Add Start/End Coordinates & Flow IDs

Usage

add_xyuv(x)
add_xyuv(x)

Arguments

x

sf object of flows

Value

tibble with x, y, u, v, flow_ID columns

Examples

flows <- sf::st_transform(flows_leeds, 3857)
flows <- add_flow_length(flows)
flows <- add_xyuv(flows)
flows <- sf::st_transform(flows_leeds, 3857)
flows <- add_flow_length(flows)
flows <- add_xyuv(flows)

Aggregate clustered OD flows into representative lines

Description

This function aggregates flows within clusters and creates a single representative line for each cluster. The start and end coordinates are computed as weighted averages (weighted by flow counts or another variable), or simple means if no weights are provided. Each cluster is represented by one LINESTRING.

Usage

aggregate_clustered_flows(flows, weight = NULL, crs = sf::st_crs(flows))
aggregate_clustered_flows(flows, weight = NULL, crs = sf::st_crs(flows))

Arguments

flows

An sf object containing OD flows with coordinates for origins (x, y) and destinations (u, v), a cluster column, and optionally a count or other weighting variable.

weight

(optional) Name of a column in flows to use for weighting.
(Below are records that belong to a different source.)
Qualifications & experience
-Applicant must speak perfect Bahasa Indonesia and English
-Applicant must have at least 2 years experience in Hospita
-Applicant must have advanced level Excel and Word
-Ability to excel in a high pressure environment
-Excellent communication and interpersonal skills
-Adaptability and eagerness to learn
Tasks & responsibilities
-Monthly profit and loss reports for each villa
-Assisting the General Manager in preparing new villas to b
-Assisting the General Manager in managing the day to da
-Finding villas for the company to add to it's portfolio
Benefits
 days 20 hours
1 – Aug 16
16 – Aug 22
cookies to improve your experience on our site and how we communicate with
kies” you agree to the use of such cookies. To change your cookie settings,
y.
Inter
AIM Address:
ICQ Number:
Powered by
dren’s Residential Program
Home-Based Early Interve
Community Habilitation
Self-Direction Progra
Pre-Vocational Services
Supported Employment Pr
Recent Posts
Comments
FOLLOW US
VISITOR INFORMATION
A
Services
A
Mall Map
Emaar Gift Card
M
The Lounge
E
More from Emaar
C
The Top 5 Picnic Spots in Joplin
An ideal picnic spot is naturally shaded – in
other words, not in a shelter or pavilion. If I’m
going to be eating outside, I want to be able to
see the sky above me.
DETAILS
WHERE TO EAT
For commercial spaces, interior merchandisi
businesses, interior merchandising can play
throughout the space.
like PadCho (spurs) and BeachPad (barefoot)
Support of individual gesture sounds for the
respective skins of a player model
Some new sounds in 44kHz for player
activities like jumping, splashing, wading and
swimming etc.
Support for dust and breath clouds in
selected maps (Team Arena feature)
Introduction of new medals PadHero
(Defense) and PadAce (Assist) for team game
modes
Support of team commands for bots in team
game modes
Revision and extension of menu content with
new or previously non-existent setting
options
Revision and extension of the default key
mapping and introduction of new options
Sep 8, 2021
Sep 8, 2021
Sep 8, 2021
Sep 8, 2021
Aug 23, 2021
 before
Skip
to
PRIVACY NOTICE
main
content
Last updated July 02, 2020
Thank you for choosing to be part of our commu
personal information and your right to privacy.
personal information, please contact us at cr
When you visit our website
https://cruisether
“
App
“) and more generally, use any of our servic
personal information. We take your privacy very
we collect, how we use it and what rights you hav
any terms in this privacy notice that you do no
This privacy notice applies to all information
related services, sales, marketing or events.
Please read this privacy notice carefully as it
If NULL (default), unweighted means are used.

crs

Coordinate reference system for the output (default: taken from flows).

Value

An sf object with one line per cluster, containing:

count_total: total weight (if provided), otherwise number of flows
size: the cluster size (from the input, not recomputed)
geometry: a LINESTRING representing the aggregated OD flow

Examples

# ----- 1. Basic Usage: A quick, runnable example ---
# This demonstrates the function with minimal, fast data preparation.
flows <- flowcluster::flows_leeds

# Create the required input columns in a single, fast pipeline
flows_clustered <- flows |>
  add_xyuv() |>
  # Manually create 3 dummy clusters for demonstration
  dplyr::mutate(cluster = sample(1:3, size = nrow(flows), replace = TRUE)) |>
  # The function requires a 'size' column, so we add it
  dplyr::group_by(cluster) |>
  dplyr::add_tally(name = "size") |>
  dplyr::ungroup()

# Demonstrate the function
flows_agg_w <- aggregate_clustered_flows(flows_clustered, weight = "count")
print(flows_agg_w)

# ----- 2. Detailed Workflow (not run by default) ---
## Not run: 
  # This example shows the ideal end-to-end workflow, from raw data
  # to clustering and finally aggregation. It is not run during checks
  # because the clustering steps are too slow.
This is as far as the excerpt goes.